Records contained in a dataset

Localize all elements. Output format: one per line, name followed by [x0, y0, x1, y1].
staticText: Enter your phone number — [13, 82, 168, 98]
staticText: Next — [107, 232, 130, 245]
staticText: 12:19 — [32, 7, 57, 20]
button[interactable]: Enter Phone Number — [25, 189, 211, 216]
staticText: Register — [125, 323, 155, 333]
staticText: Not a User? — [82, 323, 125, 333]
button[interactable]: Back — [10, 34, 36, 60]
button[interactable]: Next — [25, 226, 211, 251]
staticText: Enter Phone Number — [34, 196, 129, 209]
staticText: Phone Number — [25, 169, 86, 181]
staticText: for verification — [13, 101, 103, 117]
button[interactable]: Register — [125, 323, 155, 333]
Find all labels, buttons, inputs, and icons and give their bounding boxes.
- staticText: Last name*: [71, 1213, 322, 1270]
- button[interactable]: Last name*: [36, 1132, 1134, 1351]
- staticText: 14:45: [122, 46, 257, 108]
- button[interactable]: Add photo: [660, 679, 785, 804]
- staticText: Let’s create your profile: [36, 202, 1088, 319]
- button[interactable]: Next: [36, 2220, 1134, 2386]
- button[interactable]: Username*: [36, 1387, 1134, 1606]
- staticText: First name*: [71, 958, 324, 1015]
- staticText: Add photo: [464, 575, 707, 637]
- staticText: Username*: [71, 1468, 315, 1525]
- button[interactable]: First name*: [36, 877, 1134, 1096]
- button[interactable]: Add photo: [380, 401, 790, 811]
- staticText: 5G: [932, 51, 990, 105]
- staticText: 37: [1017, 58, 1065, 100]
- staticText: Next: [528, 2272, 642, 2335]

- WHAT YOU SHOULD DO: Scan the entries above. Copy each line that has the string "interactable".

- RESPONSE:
button[interactable]: Enter Phone Number — [25, 189, 211, 216]
button[interactable]: Back — [10, 34, 36, 60]
button[interactable]: Next — [25, 226, 211, 251]
button[interactable]: Register — [125, 323, 155, 333]
- button[interactable]: Last name*: [36, 1132, 1134, 1351]
- button[interactable]: Add photo: [660, 679, 785, 804]
- button[interactable]: Next: [36, 2220, 1134, 2386]
- button[interactable]: Username*: [36, 1387, 1134, 1606]
- button[interactable]: First name*: [36, 877, 1134, 1096]
- button[interactable]: Add photo: [380, 401, 790, 811]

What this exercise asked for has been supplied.